Had to scratch the fishin itch somethin bad so i went out to the beach this morning and snagged these 2 little fat boys.. 

Beautifull morning .. was using fresh dead shrimp and berekly gulp egg clusters..

Also released a small (8-10) inch shark...


----------



## Charlie2 (Oct 2, 2007)

Nice fat fish!



Things are looking a bit better. A couple more cold fronts over Louisiana and they should be here big time! I'm ready! C2


----------



## Alex100 (Apr 30, 2008)

What time did you caught them ??? I were at Pensacola Beach this morning but I did not get any hit ????


----------



## letsgofishin (Oct 2, 2007)

Nice to see some pomps being caught.I am going in the morning to try and get some.


----------



## User6882 (Feb 4, 2009)

nice looking pomps right there.. maybe 1 more good front will so it


----------



## diesel84 (Oct 25, 2007)

Nice fish Rich:clap:clap I have got to get out and do some fishing soon


----------



## reel_crazy (Oct 1, 2007)

Alex

I was on the beach around 6 am or so.. first parking lot past portofino.. had a couple hits early but no fish , got these between 9 and 930.. was home by 1030..

Ryan 

Im always up for some kind of fishin.. 

btw 

these fried up nice.. they were really fat.. i dont know for sure but am thinking fall pomps just might taste better than spring ones.. 

rich


----------



## Alex100 (Apr 30, 2008)

Hello Rich,



Thanks for the reply, I were on the beach around 6:30, I had to leave at 8:30 got a couple cat fish and need to go home to take the family to the temple. I guess that I have left before they come to feed !!!

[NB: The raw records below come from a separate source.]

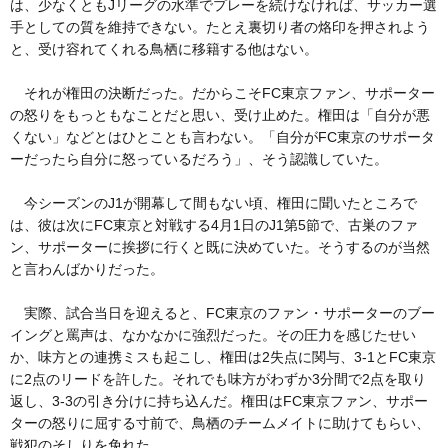
は、少なくともJリーグの水準でプレーを続けなければ、サッカー選
手としての質を維持できない。たとえ裏切り者の烙印を押されよう
と、受け容れてくれる鳥栖に移籍する他はない。
それが権田の決断だった。だからこそFC東京ファン、サポーター
の怒りをもっともなことだと思い、受け止めた。権田は「自分が悪
くない」などとはひとことも言わない。「自分がFC東京のサポータ
ーだったら自分に怒っているだろう」、そう認識していた。
今シーズンのJ1が開幕して間もない頃、権田に聞いたところで
は、彼は次にFC東京と対戦する4月1日のJ1第5節で、古巣のファ
ン、サポーターに挨拶に行くと既に決めていた。そうするのが当然
と言わんばかりだった。
実際、試合当日を迎えると、FC東京のファン・サポーターのブー
イングと罵声は、なかなかに強烈だった。その圧力を感じたせい
か、味方との連携ミスも起こし、権田は2失点に関与、3-1とFC東京
に2点のリードを許した。それでも味方がわずか3分間で2点を取り
返し、3-3の引き分けに持ち込んだ。権田はFC東京ファン、サポー
ターの怒りに屈する寸前で、鳥栖のチームメイトに助けてもらい、
戦犯のそしりを免れた。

I am always missing the good time for some reason ???



Thanks again Rich, they are looking good.



Alex


----------



## bridge_brawler (Oct 15, 2009)

Good eating right there!!They'll be here thick this year i bet. Great catch.


----------



## Shiznik (Feb 24, 2008)

Sorry this is such a late reply to your post , but those are some very nice Pomps you have there! 

Good to see they are dropping by, maybe the temp is just about to be right on! Hope dinner was great!

Chris


----------



## Snatch it (Feb 17, 2009)

Sweet Fish !!! pompano MMM goood


----------



## chefpomp (Apr 16, 2009)

Great job. Has the grass cleared out?


----------